[Transcribed page contents]
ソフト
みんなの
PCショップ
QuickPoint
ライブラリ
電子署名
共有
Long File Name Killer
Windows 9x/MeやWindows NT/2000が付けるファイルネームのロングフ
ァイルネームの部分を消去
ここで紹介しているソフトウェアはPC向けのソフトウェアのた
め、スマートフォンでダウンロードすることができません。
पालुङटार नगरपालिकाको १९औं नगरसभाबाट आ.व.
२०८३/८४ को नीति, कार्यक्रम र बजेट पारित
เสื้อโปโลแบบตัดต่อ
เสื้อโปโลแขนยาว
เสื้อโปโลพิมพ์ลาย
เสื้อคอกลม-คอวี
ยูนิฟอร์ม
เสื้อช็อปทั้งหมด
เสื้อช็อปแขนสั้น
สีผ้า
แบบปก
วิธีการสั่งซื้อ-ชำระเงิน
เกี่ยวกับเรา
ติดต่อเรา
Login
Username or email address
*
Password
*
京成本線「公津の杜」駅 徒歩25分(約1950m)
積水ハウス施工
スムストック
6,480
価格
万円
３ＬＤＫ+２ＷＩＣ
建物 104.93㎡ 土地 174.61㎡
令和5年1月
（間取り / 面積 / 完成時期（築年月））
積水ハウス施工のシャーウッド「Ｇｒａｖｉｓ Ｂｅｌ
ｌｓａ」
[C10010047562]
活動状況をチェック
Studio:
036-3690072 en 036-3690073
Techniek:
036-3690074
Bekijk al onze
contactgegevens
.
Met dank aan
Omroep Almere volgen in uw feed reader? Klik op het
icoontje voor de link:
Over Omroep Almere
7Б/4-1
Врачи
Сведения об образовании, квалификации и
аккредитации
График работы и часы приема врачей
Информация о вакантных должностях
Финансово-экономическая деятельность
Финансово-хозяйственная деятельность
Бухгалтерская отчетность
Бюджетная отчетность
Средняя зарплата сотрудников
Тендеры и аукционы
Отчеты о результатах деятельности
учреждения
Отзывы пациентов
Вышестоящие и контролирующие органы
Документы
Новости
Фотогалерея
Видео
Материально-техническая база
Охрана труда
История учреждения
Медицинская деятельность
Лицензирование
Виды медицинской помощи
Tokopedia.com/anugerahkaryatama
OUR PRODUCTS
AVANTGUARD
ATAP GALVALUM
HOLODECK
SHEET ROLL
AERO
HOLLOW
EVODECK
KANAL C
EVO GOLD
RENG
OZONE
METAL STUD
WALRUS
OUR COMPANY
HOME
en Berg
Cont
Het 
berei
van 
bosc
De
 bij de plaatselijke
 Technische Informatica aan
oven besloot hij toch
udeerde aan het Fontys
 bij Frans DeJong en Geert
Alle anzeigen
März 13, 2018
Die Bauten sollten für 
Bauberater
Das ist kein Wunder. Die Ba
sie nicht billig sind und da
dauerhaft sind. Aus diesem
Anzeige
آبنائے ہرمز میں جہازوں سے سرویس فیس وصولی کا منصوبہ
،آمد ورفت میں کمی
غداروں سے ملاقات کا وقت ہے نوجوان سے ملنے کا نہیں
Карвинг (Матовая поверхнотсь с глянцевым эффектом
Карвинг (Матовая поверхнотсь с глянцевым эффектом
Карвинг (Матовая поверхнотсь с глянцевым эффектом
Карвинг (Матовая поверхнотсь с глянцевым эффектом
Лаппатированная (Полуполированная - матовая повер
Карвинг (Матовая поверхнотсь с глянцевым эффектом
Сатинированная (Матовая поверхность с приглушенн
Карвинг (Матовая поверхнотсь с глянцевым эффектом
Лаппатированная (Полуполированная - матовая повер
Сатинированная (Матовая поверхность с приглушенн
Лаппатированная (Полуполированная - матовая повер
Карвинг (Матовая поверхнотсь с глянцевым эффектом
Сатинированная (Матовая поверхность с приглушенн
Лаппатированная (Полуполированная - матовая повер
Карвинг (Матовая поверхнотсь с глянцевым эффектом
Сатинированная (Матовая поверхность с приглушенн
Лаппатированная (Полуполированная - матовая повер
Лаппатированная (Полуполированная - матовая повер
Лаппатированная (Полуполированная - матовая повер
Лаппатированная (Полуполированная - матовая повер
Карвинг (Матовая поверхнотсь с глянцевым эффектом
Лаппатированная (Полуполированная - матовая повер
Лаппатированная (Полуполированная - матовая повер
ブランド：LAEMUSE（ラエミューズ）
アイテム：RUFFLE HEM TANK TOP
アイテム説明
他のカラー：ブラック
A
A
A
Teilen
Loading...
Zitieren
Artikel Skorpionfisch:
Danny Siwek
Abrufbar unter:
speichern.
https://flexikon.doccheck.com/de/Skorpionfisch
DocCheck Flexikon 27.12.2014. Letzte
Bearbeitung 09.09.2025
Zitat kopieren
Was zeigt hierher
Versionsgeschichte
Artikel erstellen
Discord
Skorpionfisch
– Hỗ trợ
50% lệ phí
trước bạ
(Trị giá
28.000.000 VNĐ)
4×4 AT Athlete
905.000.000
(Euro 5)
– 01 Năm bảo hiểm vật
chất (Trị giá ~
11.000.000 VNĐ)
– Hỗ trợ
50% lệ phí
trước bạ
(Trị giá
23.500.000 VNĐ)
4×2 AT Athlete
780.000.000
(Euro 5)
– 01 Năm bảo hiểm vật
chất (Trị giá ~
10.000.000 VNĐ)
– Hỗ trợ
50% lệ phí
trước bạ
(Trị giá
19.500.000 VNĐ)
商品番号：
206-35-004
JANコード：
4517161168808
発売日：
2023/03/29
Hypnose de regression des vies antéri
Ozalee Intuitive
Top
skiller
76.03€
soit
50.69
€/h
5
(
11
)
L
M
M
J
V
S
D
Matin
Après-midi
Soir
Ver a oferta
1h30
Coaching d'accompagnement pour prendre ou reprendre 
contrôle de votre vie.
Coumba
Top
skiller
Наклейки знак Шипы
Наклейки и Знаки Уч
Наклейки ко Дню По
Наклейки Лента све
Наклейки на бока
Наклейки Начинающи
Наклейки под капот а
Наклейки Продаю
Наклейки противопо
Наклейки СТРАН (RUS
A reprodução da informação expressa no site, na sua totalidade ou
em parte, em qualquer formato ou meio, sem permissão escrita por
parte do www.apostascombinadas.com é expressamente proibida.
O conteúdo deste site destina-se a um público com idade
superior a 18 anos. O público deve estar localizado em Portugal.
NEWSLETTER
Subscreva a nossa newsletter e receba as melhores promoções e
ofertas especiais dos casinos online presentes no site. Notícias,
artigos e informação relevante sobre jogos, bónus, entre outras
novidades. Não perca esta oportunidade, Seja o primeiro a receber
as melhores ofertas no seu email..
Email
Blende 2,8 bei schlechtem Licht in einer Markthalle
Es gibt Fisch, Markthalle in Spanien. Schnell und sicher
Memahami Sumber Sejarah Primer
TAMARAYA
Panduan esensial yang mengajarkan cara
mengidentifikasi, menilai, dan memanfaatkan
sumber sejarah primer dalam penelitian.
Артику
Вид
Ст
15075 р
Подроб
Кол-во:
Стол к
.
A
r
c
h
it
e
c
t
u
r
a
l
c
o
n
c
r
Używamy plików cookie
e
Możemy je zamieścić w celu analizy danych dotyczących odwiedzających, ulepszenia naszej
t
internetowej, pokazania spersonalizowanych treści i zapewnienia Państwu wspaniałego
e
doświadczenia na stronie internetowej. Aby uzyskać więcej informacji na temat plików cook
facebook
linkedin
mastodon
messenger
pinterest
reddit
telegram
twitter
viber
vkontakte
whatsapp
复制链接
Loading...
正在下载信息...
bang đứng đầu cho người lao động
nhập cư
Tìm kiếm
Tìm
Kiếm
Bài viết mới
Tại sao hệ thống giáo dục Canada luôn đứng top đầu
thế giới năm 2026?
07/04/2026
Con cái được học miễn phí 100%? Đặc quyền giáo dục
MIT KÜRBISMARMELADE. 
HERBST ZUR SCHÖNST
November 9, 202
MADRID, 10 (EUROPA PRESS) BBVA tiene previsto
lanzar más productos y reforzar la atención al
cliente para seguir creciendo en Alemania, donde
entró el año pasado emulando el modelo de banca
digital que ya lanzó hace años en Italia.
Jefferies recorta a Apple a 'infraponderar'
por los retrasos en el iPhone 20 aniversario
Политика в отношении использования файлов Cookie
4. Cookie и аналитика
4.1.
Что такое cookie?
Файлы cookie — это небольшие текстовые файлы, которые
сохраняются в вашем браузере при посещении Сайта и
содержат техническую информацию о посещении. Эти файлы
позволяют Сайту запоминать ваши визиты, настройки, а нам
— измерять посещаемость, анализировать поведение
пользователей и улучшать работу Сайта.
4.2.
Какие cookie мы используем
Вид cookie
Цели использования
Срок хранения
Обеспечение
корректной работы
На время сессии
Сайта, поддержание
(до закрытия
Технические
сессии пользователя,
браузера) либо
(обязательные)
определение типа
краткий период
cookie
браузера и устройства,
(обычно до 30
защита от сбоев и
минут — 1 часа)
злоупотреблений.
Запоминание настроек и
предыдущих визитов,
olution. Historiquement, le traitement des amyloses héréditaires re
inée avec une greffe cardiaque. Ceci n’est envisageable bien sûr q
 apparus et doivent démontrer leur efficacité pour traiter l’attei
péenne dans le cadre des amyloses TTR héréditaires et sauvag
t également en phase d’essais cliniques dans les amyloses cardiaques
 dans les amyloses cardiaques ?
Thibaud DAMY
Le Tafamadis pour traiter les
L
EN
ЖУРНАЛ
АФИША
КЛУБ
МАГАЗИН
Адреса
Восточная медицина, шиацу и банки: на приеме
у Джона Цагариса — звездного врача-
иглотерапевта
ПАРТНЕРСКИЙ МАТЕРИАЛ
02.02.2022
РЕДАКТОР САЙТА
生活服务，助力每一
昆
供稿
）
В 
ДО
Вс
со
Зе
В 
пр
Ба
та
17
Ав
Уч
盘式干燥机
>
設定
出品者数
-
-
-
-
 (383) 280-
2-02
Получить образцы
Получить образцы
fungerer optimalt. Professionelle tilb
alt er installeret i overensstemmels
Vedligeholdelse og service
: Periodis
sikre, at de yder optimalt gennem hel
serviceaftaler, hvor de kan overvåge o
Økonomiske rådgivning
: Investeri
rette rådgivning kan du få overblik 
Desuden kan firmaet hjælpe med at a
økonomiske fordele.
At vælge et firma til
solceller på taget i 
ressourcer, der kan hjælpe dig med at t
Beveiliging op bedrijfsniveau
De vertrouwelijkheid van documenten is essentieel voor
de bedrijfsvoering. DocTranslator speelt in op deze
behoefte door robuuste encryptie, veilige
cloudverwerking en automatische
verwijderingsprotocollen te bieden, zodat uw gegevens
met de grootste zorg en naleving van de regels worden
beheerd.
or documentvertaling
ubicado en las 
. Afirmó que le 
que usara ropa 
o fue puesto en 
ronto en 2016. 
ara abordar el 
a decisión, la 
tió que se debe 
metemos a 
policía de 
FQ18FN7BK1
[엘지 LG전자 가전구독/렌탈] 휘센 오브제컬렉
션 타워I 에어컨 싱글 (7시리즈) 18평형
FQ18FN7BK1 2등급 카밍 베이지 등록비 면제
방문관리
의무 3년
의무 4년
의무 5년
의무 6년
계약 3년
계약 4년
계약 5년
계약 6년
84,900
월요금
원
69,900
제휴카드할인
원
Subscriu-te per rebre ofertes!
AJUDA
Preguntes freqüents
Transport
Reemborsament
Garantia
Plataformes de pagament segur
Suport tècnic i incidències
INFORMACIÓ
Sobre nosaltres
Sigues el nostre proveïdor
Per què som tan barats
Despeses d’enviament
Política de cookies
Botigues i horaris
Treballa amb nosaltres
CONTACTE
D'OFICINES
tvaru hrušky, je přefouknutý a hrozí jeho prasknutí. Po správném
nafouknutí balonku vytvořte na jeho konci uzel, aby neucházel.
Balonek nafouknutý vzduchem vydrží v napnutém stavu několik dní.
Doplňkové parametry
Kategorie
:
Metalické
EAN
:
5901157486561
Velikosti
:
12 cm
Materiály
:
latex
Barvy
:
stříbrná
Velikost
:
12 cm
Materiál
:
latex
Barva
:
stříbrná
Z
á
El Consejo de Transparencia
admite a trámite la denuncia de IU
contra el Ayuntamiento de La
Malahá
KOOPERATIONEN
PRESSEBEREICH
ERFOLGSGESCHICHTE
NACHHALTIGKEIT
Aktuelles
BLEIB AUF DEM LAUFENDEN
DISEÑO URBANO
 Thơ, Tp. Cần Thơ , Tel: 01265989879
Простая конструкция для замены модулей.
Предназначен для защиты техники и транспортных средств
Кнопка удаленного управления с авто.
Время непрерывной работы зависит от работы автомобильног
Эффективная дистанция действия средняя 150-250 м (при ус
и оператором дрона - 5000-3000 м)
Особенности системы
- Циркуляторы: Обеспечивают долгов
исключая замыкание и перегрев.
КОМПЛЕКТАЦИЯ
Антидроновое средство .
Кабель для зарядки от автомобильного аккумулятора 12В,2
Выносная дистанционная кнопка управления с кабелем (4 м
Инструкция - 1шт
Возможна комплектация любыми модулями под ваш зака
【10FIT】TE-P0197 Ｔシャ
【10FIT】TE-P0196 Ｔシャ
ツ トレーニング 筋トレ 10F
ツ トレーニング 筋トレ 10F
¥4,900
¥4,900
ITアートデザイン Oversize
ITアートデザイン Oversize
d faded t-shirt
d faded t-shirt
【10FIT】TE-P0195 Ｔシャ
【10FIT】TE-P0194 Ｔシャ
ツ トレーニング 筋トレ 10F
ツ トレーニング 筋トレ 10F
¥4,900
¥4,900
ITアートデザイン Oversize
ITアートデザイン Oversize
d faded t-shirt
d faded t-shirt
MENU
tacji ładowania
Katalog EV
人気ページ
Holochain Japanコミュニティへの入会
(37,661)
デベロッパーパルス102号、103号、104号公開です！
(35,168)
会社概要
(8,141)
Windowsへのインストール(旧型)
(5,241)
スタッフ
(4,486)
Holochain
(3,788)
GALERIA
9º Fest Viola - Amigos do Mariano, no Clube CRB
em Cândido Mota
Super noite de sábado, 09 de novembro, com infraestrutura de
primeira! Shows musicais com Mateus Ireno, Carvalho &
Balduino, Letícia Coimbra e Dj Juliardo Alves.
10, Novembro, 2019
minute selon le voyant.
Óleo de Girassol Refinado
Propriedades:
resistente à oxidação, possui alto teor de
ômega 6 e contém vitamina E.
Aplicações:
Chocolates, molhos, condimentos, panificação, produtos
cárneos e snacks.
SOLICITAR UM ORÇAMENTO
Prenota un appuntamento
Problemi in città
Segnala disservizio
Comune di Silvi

_WHAT YOU WILL DO_.
Begin with the line above that has "Subscriu-te per rebre ofertes!" and continue through the line that has "nafouknutí balonku vytvořte", setting each one down exactly. Stop there.

_RESPONSE_.
Subscriu-te per rebre ofertes!
AJUDA
Preguntes freqüents
Transport
Reemborsament
Garantia
Plataformes de pagament segur
Suport tècnic i incidències
INFORMACIÓ
Sobre nosaltres
Sigues el nostre proveïdor
Per què som tan barats
Despeses d’enviament
Política de cookies
Botigues i horaris
Treballa amb nosaltres
CONTACTE
D'OFICINES
tvaru hrušky, je přefouknutý a hrozí jeho prasknutí. Po správném
nafouknutí balonku vytvořte na jeho konci uzel, aby neucházel.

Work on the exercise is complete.